Stream #1 Resistance 

What characterizes academic labor in the contemporary moment is a severance between scholarly research and ‘on the ground’ strategies of resistance. Given the rise of algorithmic governance (the cybernetic hypothesis) and the generational violence of deep-time environmental destruction (the Anthropocene hypothesis), we must move beyond a mere description of the situation we find ourselves in and ask – what tools are available to us? What techniques and practices of resistance can we call upon that are still viable? And how can we recognize when resistance itself becomes a hubristic normative reproduction at best, and at worst – a ‘disruptive’ capitalist ethos?

Stream #2 Speculation

The idea of speculation requires an agential and compositional inquiry. Speculation seems to form and ingrain worlds, in turbulence and beyond. Speculative acts in art, finance, knowledge production and a range of interacting and intra-acting world-making disciplines, imply becomings. Drawing from Rosi Braidotti’s notion of the posthuman and a posthuman humanities, this stream invites a conversation on speculating-with and thinking of speculation in the context of affirming bonds “that locates the subject in the flow of relations with multiple others” (Braidotti 2016, 99). What circulations can a speculative posthuman ethics speak to? What are some of the implications of this thinking on our collective practices? What are some of the challenges of this agenda? How do situated stories and ontologies speak to the project?

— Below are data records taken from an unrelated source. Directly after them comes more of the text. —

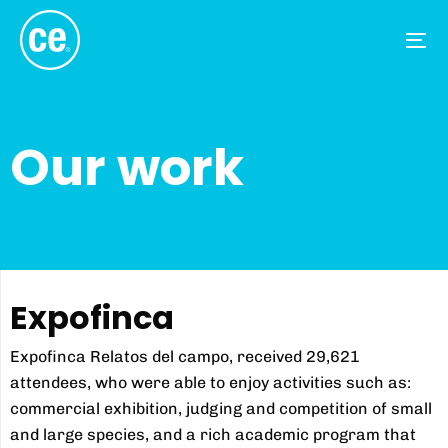
Tog
nav
Our work
Expofinca
Expofinca Relatos del campo, received 29,621
attendees, who were able to enjoy activities such as:
commercial exhibition, judging and competition of small
and large species, and a rich academic program that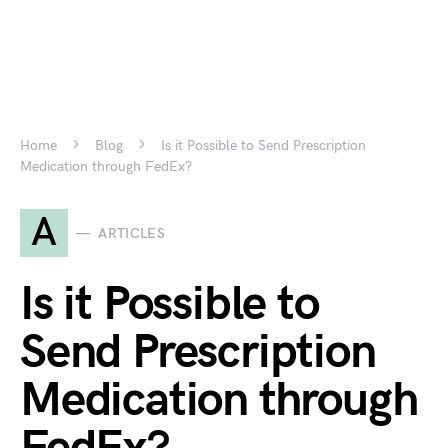
Home
Blog
Is it Possible to Send Prescription
Medication through FedEx?
A
ARTICLES
Is it Possible to
Send Prescription
Medication through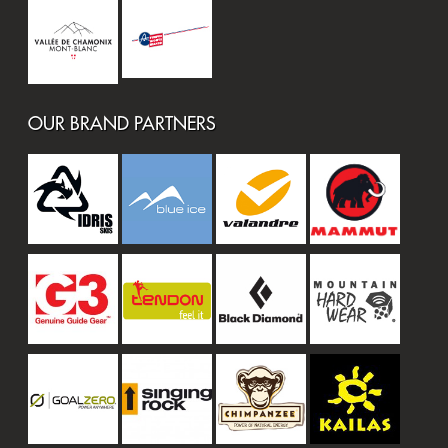
OUR BRAND PARTNERS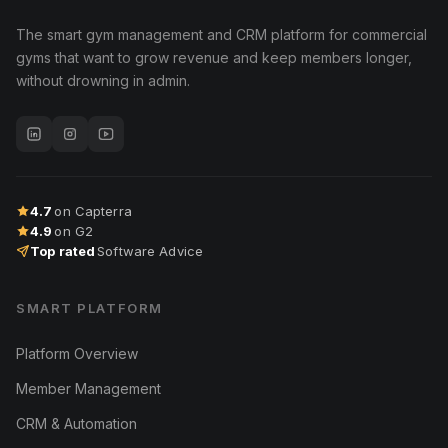
The smart gym management and CRM platform for commercial
gyms that want to grow revenue and keep members longer,
without drowning in admin.
4.7
on Capterra
4.9
on G2
Top rated
Software Advice
SMART PLATFORM
Platform Overview
Member Management
CRM & Automation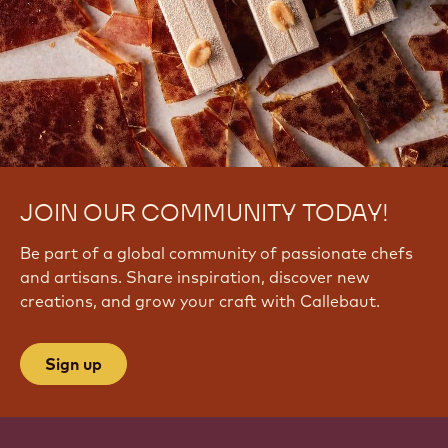
JOIN OUR COMMUNITY TODAY!
Be part of a global community of passionate chefs
and artisans. Share inspiration, discover new
creations, and grow your craft with Callebaut.
Sign up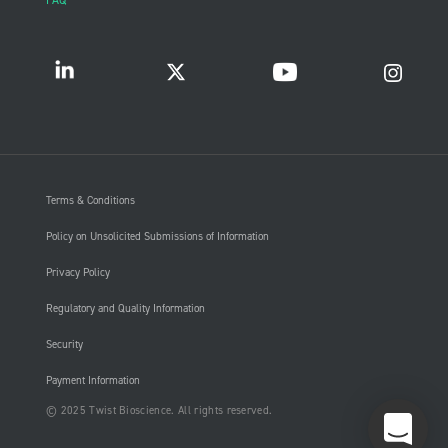
FAQ
Terms & Conditions
Policy on Unsolicited Submissions of Information
Privacy Policy
Regulatory and Quality Information
Security
Payment Information
© 2025 Twist Bioscience. All rights reserved.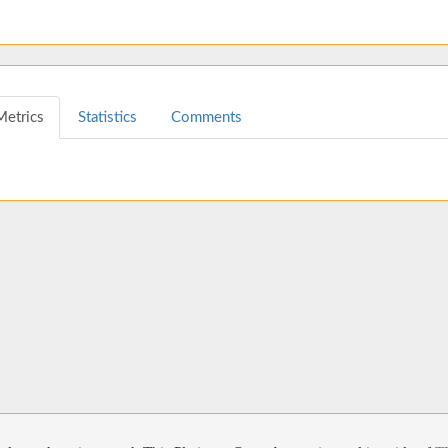
Metrics
Statistics
Comments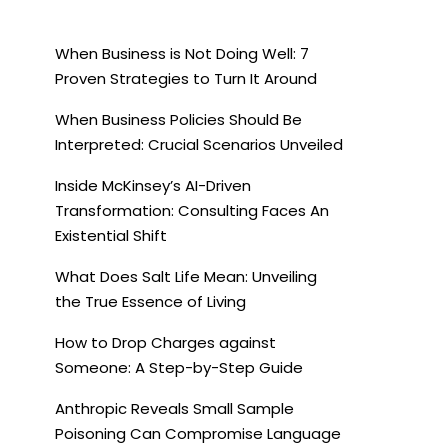
When Business is Not Doing Well: 7
Proven Strategies to Turn It Around
When Business Policies Should Be
Interpreted: Crucial Scenarios Unveiled
Inside McKinsey’s AI-Driven
Transformation: Consulting Faces An
Existential Shift
What Does Salt Life Mean: Unveiling
the True Essence of Living
How to Drop Charges against
Someone: A Step-by-Step Guide
Anthropic Reveals Small Sample
Poisoning Can Compromise Language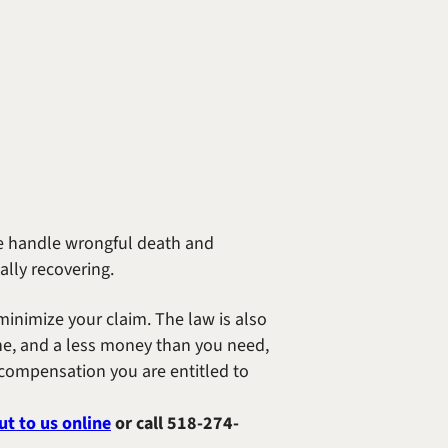
 We handle wrongful death and
lly recovering.
inimize your claim. The law is also
he, and a less money than you need,
r compensation you are entitled to
ut to us online
or call
518-274-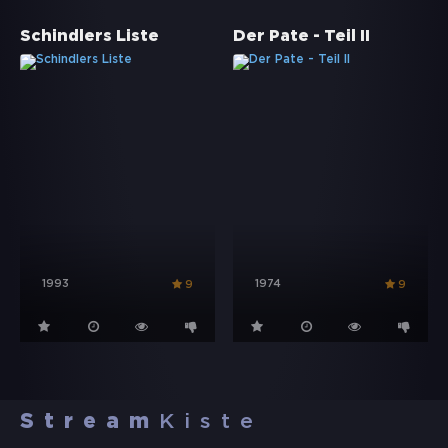
Schindlers Liste
Der Pate - Teil II
1993
1974
9
9
Stream
Kiste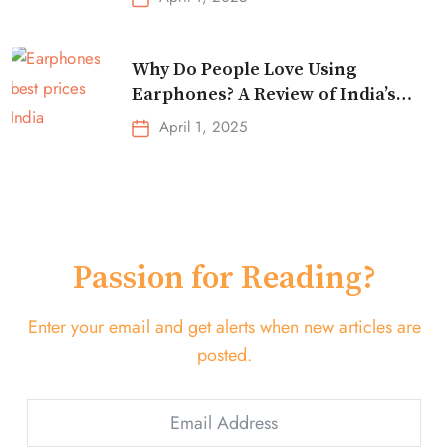
Why Do People Love Using
Earphones? A Review of India’s
Top-Selling Earbuds &
April 1, 2025
Headphones!
Passion for Reading?
Enter your email and get alerts when new articles are
posted.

Recognizing the need for a more-than-human circulation in the posthuman circulation of stories, this stream is keen for a situated engagement with the HAT Research Center as a situated site of material and discourse – re-forming, re-thinking and speculating with the living, in finding allies in these precarious airs and times. We desire speculation in decolonial terms. We seek speculative assistance in-trouble and we intend on gathering a conversation on our research and practice to ask where could these speculations go?

Stream #3 Adaptation

The concept of adaptation is crucial in considering the increasing technological impact on “nature” and evolutionary changes in human behaviour. For many scientists, such as the psychologist Peter Kahn, adaptation describes an organism’s adjustment to its environment (Kahn, 2011). Thus, adaptation is not in itself normative; it is a mostly multilayered and a multidirectional set of actions. What Kahn stresses in his analysis is that the inalienable element of adaptive processes is harm. He demarcates two types of harm: direct harm, and the harm of unfulfilled flourishing. In this stream, we would like to discuss unintentional harm in the broader problematics of agential adaptation. Indirect forms of harm should push us toward re-contextualizing human and nonhuman agencies inscribed in the Anthropocene (with all the different terminological options, such as the Capitalocene, Plantationocene, Chthulucene etc.). We are also interested in refiguring the common perception of the supposed ‘nonagentiality’ of human and nonhuman forces, asking about harm in post- and de-colonial research and in necropolitics (A. Mbembe 2003, 2016). From the perspective of social changes and new policies, we are going to discuss to what extent harm could be seen as a necessary and controlled condition for resilient and adaptive societies on both the local and global scale?

Important dates:

Abstract submission deadline: 30 MAY 2019  16 JUNE 2019

Abstract acceptance notification: 30 JUNE 2019  14 JULY 2019

Conference date:12-14 NOVEMBER 2019

Full paper submission deadline: 15 DECEMBER 2019

Abstract submission:

All abstracts should be submitted using the EasyChair system. Submission link: https://easychair.org/conferences/?conf=aa19

The length of the abstract must be between 300 and 500 words (excluding title, keywords and references). All the abstracts/proposals will be peer-reviewed by two external reviewers. Please state in the abstract precisely the form of presentation and the title of the stream you are going to submit the presentation.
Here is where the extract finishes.